Barry Zito is the de facto No. 5 on the Giants and he’s pretty reliable. Joe Blanton should be pretty good for the Phillies, Clay Buchholz is currently listed at the #5 spot for the Red Sox, Brandon Beachy/Mike Minor look like excellent fifth starter options for the Braves, the Dodgers are probably using Jon Garland, and the Tigers got Brad Penny. Quite a few teams have very deep rotations.

DickAlmighty
Guest
DickAlmighty

Barry Zito is not “reliable”; ask any Giants’ fan. I’m pretty sure the last word that would come to mind when you said the words “Barry Zito,” would be reliable. #1 would be “combustible.” #2 would be “horrendous.” When Barry pitches, you never know whether you are going to get 7 IP/2 H/6 K/2 ER or 2 IP/9 H/6 BB/7 ER. That is the definition of unreliable.

Blanton is a good example of a fairly reliable #5, but the Phils’ rotation is an anomoly, with four #1’s in front of a #4/5 SP.

Re: Buchholz — he may be the #5 in name, but he’s really the Red Sox #3 or #4. Dice-K is probably the real #5 there, and he’s is fairly unreliable.

Re: Minor — he’s a good #5.

The other two teams that could be tossed in here are the White Sox, with Peavy as a #5 (although, at this point in his career, calling Peavy “reliable” might be a stretch) and the Twinkies with Kevin Slowey or Brian Duensing as the #5.

The Tigers #5 is Phil Coke, not Brad Penny (they dealt Near Perfect Galaragga).

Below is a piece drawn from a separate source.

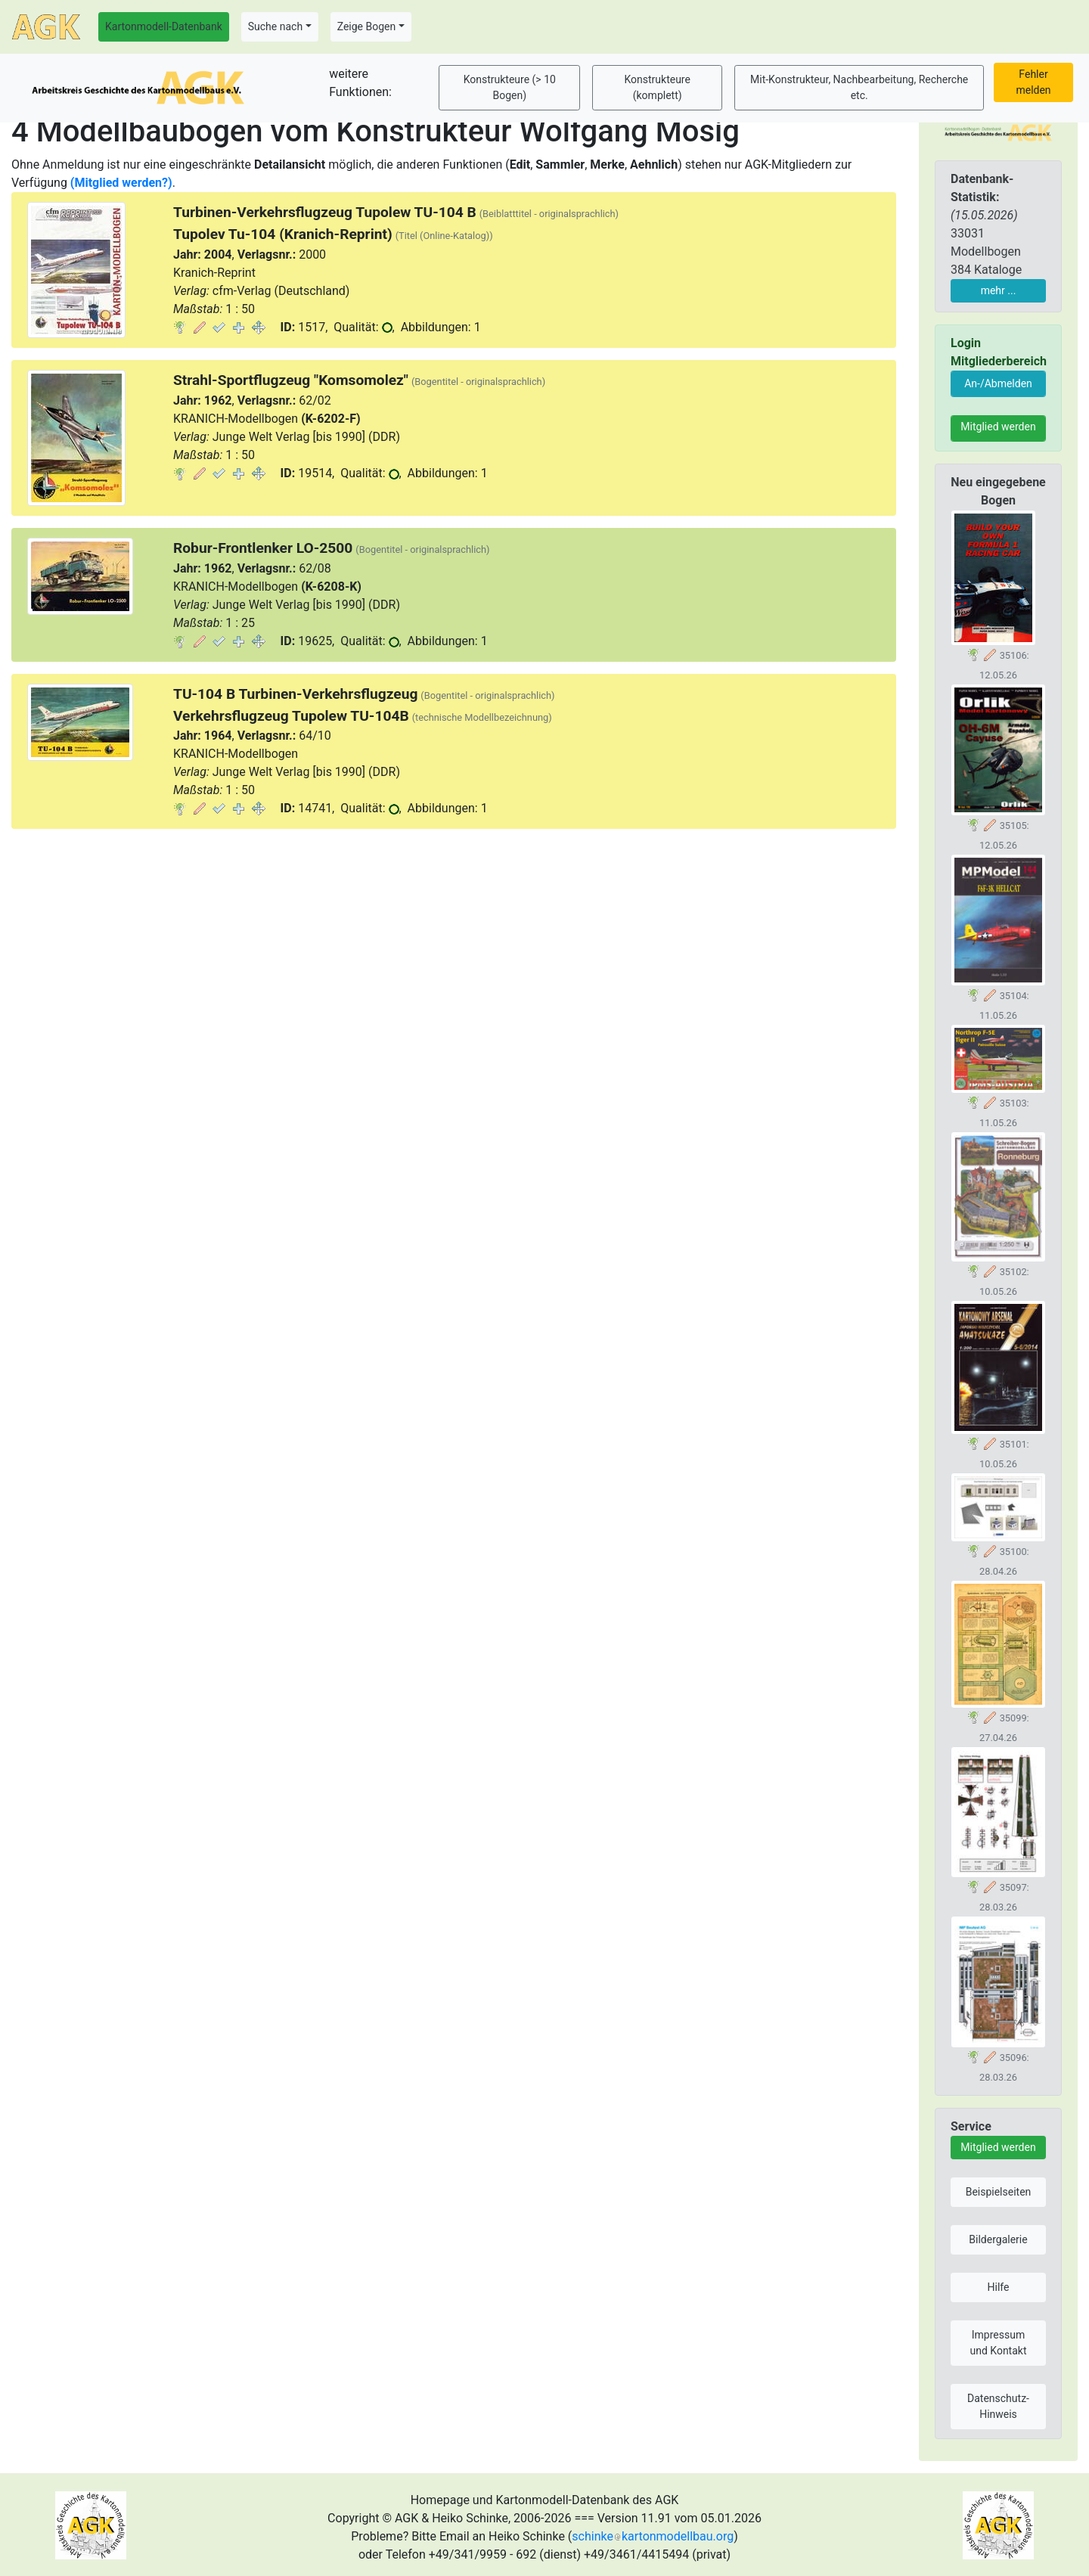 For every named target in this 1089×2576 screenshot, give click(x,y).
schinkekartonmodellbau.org (653, 2536)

Despite these counter-examples, the general point stands: Most (as in, maybe 80-85%) of teams do not have a reliable #5 SP. A few lucky teams do, but most teams have a #5 SP from whom they never quite know what they are going to get.

GiantsFan14
Guest
GiantsFan14

As a Giants fan, Barry Zito is most definitely a reliable #5. Obviously it’s awful that we’re paying our #5 that much money, but he’s still going to be one of the best #5s in the league. I’m not sure you realize how bad a #5 starting pitcher generally is.

Alex
Guest
Alex

What about the Reds? They have:

1. Arroyo
2. Cueto
3. Volquez
4. Bailey
5. Wood
6. Leake

That’s 6 solid if healthy starting pitchers right there, and if you count Maloney, (who pitched servicably last year) that makes 7 decent starting pitchers for the Reds. They may not be aces, but almost all of them qualify as “reliable”, at least in terms of talent if not (yet) innings.